Dos doctores en psicología de la Universidad de Pensilvania, especializados en psicología social y moral cognitiva así como en procesos de decisión, han publicado un trabajo a la espera de la revisión por pares. En él aglutinan y expanden diversos trabajos de otros investigadores sobre el mismo tema, cómo de libres somos en cuanto a nuestras creencias y cómo de libres creemos que son de cambiar los demás las suyas.

La premisa es la siguiente: ¿por qué, cuando discutimos con alguien que no opina como nosotros, nos colocamos invariablemente a una mayor altura racional que él? ¿Por qué estamos convencidos de que el otro puede (y debe) cambiar de idea ya que lo nuestro es evidentemente cierto pero no se nos pasa ni por un momento que puede que seamos nosotros los que estamos equivocados o que él puede hacernos cambiar de opinión?

La raíz es porque asumimos que no tenemos control sobre nuestras propias creencias, que son incuestionables, mientras que consideramos que los demás sí que controlan las suyas, esto es, que tienen la capacidad de cambiarla. El otro ha elegido creer en Dios, mientras que yo no he elegido ser ateo.

La formación de creencias depende de las evidencias que nosotros experimentamos. Las evidencias van limitando nuestra capacidad de creer en diferentes cosas. Y aquí viene lo importante: las limitaciones se descubren por introspección. Como es un proceso interno, no somos capaces de ver cómo los demás tienen también esas limitaciones que les imposibilita a creer en cosas distintas.

¿Cuál es la clave entonces? Que la fortaleza de la creencia varía entre individuos.

El paper pone un ejemplo. Si tú tienes dos billetes de un dólar en el bolsillo, por mucho que tú quisieras no podrías creer que tienes cien dólares. Las matemáticas aprendidas y el pacto social llevan años operando para que tú no puedas creer eso. Y lo que es más importante, para este caso la fortaleza de tu creencia es tal que no podrías creer que tienes cien dólares en el bolsillo ni aunque alguien te propusiera darte un millón de dólares si te lo acabas creyendo. No puedes, uno más uno son dos.

Aquí la fortaleza de la creencia es brutal, pero dependiendo de la persona y de la idea esta creencia puede ser más o menos férrea. Sí se ha observado que se puede influir indirectamente en las creencias de la gente debatiendo cómo de racionales y justificadas son esas ideas y exponiendo al sujeto a nuevos argumentos de calidad, pero ni podremos hacerles creer cualquier cosa ni convencerles de todo. Un problema añadido, de hecho, es que tendemos a confundir experiencias y percepciones con hechos. Creemos que vemos las cosas “tal cual son”.
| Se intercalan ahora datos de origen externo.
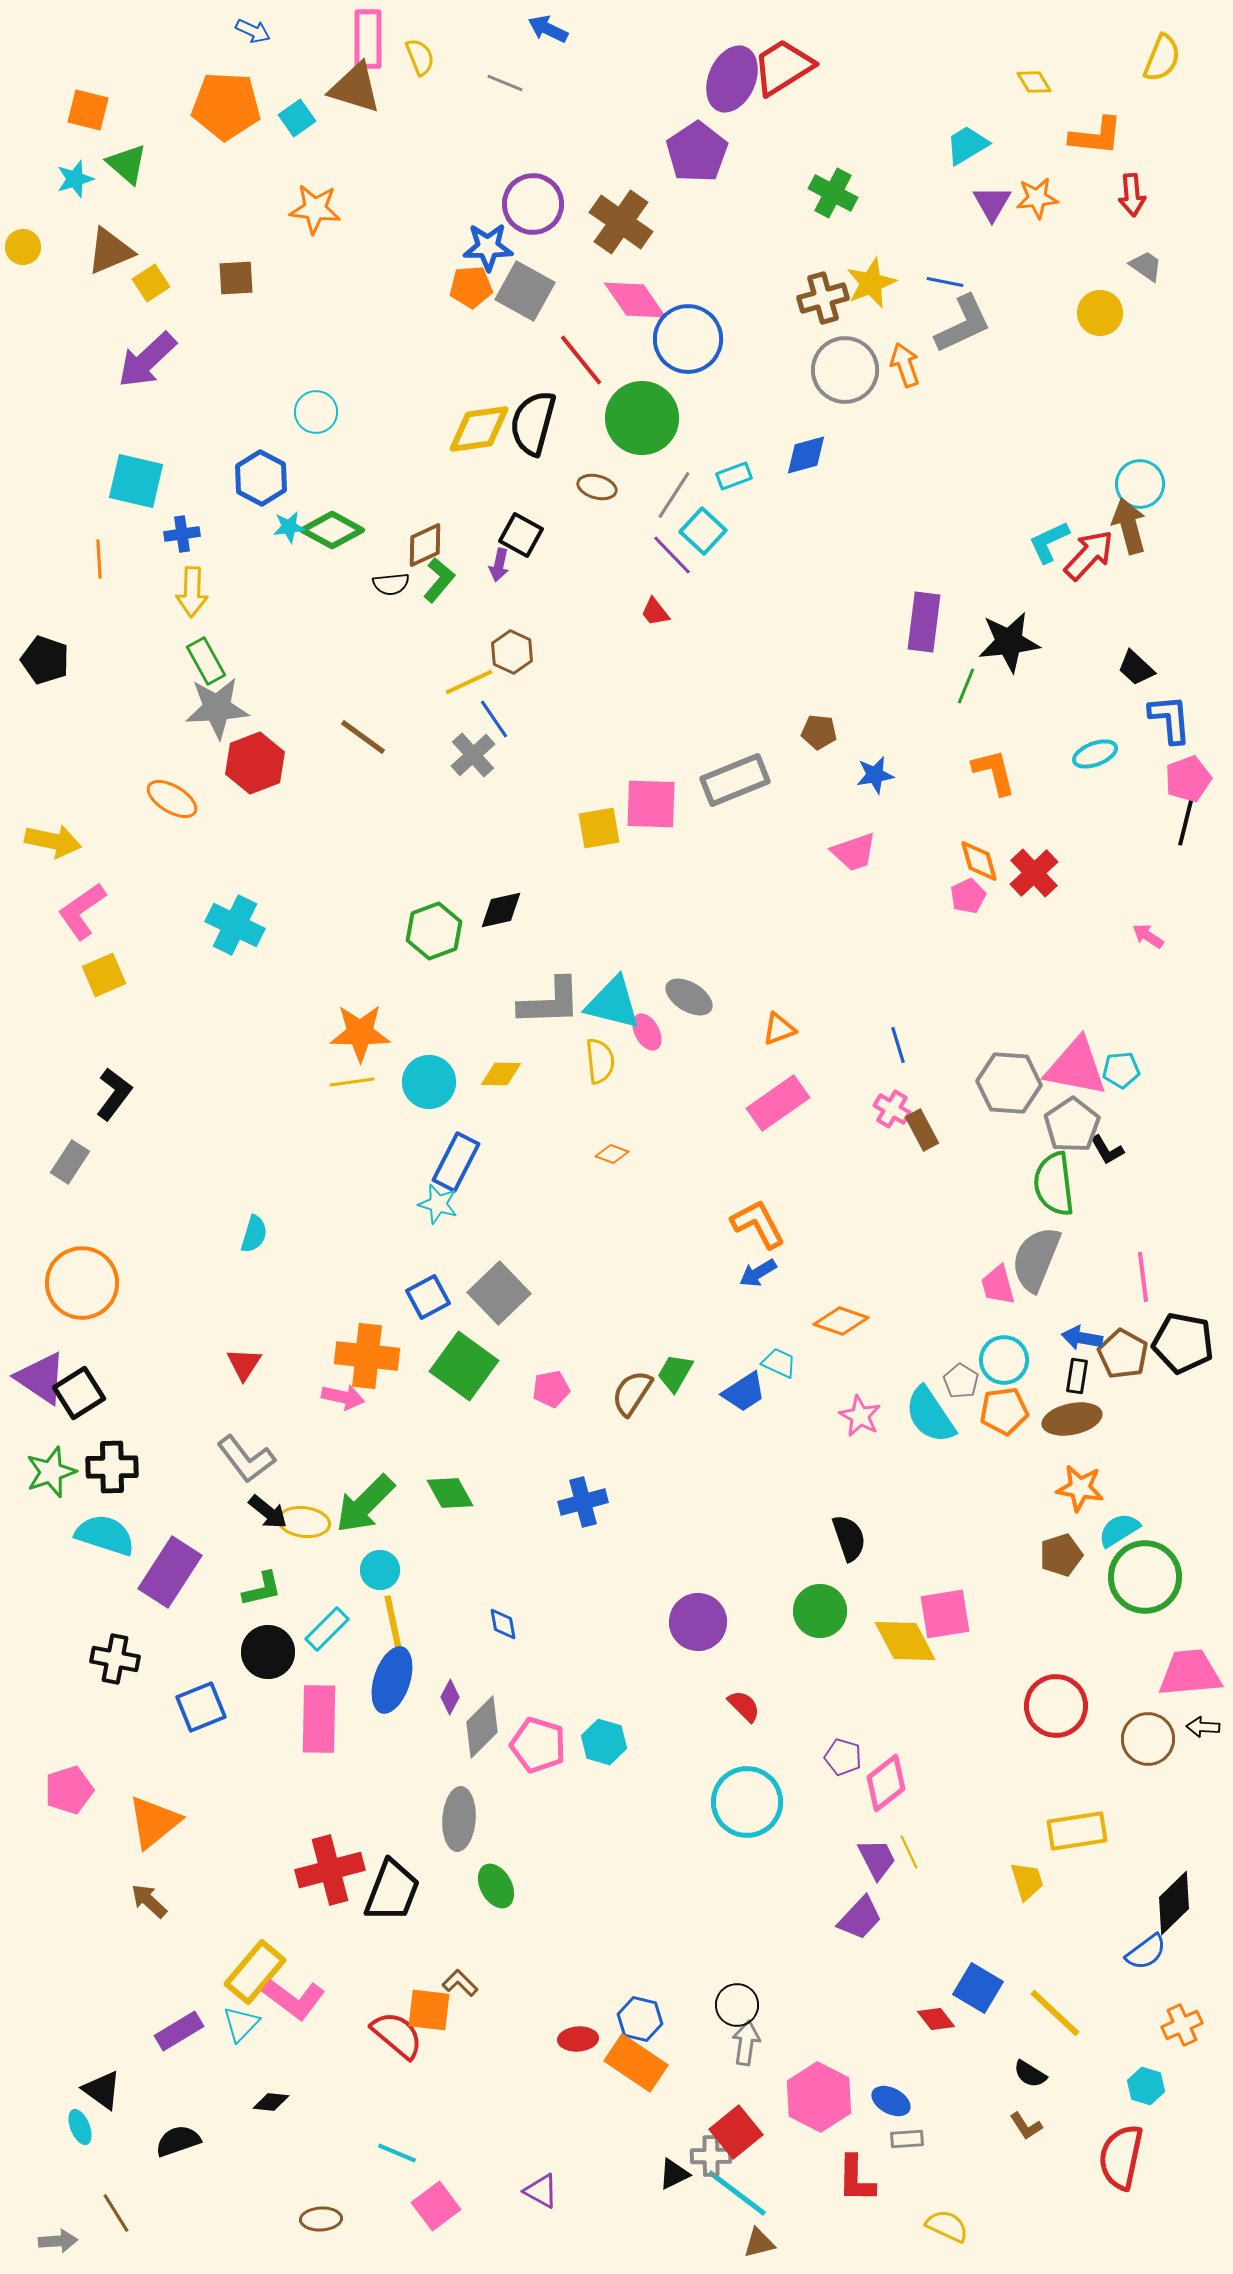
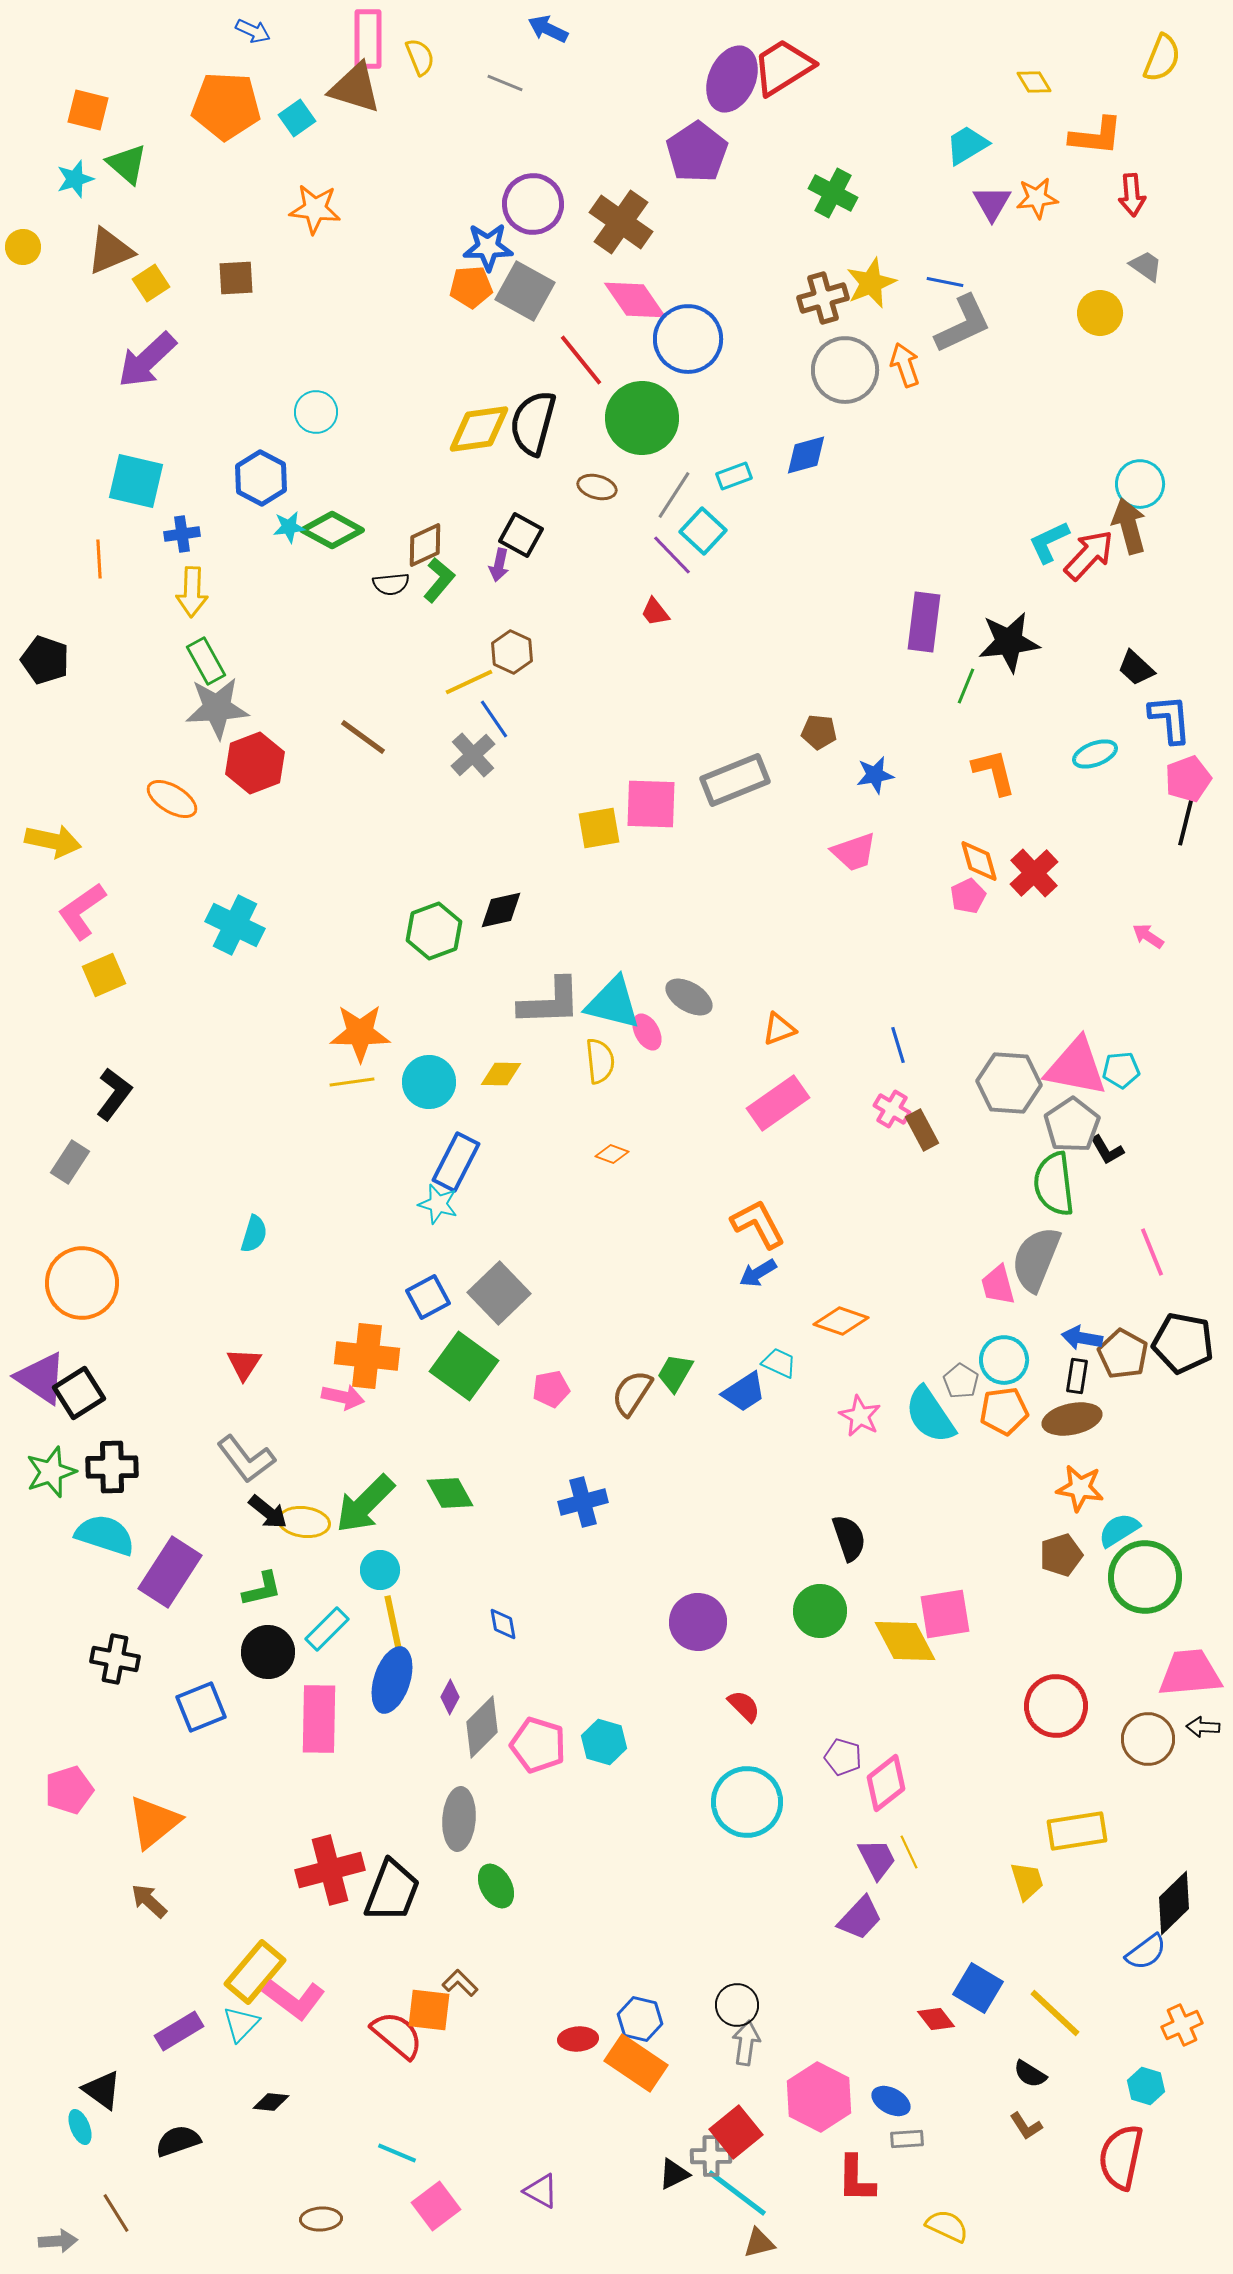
pink line at (1143, 1277): moved 9 px right, 25 px up; rotated 15 degrees counterclockwise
También pasa lo contrario: una exposición repetida a un estímulo puede llevar a la gente a creer que eso es preferible, lo más pacífico o de mejor calidad que la alternativa a la que no hemos estado expuestos. En otras palabras, que tendemos a racionalizar aquello con lo que tenemos que lidiar en el día a día. A pensar que, después de todo, si la vida sigue, no será tan malo como parece. Todo esto son mecanismos para salvaguardar nuestro sistema inmune psicológico porque un exceso de disonancias puede llevar al estrés o a algo peor.

Lo que arguyen los estudiosos es que comprender que ni nosotros mismos ni nadie controla sus propias creencias podría actuar como bálsamo democrático. Que antes de pensar “este tío tiene que cambiar su opinión”, porque está claro que puede y debe hacerlo, nos paremos a pensar que nosotros también estamos preñados de creencias que no controlamos. No siempre, pero en muchas ocasiones si nos topamos con alguien que cree algo opuesto a lo que creemos nosotros sentimos una molestia. Puede despertarse en nosotros ese deseo inquisitorial para convencerle de que vea la luz, pero si no lo hace puede llevar al conflicto social, y lo mismo por el otro lado.

El psiquiatra y divulgador Pablo Malo apunta a que esto también, para mantener nuestro marco mental a salvo, puede promover un descrédito hacia los otros. Nos burlamos de los otros y en el peor de los casos hasta les cogemos asco. Son mugremitas, son pijos engominados. La psicología del asco deriva en la deshumanización, y esto es algo de lo que los totalitaristas (Hitler, Mao) bien conocen y bien aprueban.